Example: Full CLI invocation¶
Generate a project with all benchmark parameters specified for a fully non-interactive run:
ml-container-creator my-benchmark-project \
--skip-prompts \
--deployment-config=transformers-sglang \
--model-name=meta-llama/Llama-3.1-8B-Instruct \
--instance-type=ml.g5.2xlarge \
--region=us-west-2 \
--deployment-target=managed-inference \
--build-target=codebuild \
--include-benchmark \
--benchmark-concurrency=20 \
--benchmark-input-tokens=1024 \
--benchmark-output-tokens=256 \
--benchmark-streaming \
--benchmark-request-count=100
Then deploy and benchmark:
cd my-benchmark-project
./do/submit # Build via CodeBuild
./do/deploy # Deploy to SageMaker
./do/benchmark # Run the benchmark
./do/benchmark --clean # Run again and clean up after
Troubleshooting¶
"Endpoint is not InService"¶
The benchmark requires a fully deployed endpoint. Check endpoint status:
aws sagemaker describe-endpoint --endpoint-name <your-endpoint> \
--query 'EndpointStatus' --output text
Wait for InService status before running ./do/benchmark.

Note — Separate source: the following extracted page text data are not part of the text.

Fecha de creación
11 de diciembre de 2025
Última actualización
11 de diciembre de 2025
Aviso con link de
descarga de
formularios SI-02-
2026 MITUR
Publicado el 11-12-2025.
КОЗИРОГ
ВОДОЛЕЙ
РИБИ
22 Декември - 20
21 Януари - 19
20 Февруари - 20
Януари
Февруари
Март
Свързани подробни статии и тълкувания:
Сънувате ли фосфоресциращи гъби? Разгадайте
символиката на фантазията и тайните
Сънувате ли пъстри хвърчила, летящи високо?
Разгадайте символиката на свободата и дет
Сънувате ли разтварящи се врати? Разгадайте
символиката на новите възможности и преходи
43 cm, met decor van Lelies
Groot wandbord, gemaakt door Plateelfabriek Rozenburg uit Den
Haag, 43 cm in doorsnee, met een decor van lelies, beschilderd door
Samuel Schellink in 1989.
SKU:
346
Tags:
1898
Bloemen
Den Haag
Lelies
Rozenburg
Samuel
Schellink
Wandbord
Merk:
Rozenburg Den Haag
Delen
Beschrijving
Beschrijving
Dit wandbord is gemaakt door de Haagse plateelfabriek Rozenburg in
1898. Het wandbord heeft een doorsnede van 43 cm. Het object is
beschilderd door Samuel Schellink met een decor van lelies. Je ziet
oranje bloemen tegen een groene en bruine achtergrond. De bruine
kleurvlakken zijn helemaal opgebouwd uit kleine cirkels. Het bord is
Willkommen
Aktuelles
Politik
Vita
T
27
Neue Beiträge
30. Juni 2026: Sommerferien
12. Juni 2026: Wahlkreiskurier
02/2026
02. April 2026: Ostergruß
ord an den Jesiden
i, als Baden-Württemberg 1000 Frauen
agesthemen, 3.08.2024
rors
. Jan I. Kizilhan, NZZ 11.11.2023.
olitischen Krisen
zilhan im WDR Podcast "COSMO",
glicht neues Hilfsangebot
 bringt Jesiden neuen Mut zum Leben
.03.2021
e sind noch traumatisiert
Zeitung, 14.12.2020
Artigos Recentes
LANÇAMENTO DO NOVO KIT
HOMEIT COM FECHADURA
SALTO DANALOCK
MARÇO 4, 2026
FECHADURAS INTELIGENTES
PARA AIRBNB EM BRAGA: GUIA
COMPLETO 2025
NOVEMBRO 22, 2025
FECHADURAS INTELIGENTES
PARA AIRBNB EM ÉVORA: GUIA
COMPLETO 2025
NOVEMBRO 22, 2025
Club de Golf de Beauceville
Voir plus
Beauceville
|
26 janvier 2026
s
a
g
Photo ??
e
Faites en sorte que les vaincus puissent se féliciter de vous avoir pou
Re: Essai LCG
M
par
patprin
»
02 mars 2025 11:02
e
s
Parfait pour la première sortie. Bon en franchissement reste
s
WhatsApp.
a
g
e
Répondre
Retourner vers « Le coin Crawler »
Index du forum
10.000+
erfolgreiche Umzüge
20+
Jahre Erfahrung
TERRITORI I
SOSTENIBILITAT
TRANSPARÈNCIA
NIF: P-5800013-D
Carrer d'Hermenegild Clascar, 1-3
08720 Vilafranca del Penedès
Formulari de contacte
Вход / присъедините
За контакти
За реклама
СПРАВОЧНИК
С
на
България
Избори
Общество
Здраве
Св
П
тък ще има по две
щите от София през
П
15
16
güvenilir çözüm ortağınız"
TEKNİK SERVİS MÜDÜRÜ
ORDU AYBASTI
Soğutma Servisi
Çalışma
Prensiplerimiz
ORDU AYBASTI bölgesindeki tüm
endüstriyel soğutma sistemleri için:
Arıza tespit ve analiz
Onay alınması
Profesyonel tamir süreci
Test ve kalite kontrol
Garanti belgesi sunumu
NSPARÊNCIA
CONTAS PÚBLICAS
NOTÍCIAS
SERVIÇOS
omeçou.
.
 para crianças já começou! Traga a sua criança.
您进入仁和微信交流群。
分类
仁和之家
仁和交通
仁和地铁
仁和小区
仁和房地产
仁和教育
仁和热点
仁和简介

"UnrecognizedClientException"¶
The AI Benchmarking APIs may not be available in all AWS regions. Try deploying to us-east-1 or us-west-2 where the service is generally available.
Benchmark job fails¶
Check the failure reason displayed by the script. Common causes:
- Insufficient permissions — Run
ml-container-creator bootstrapto add benchmark IAM permissions - Endpoint not responding — Verify the endpoint works with
./do/testbefore benchmarking - Tokenizer access — Ensure
HF_TOKENis set indo/configfor gated models
Benchmark times out¶
The default timeout is 30 minutes. If your benchmark needs more time (high request counts or slow endpoints), edit the MAX_POLL_ATTEMPTS variable in do/benchmark.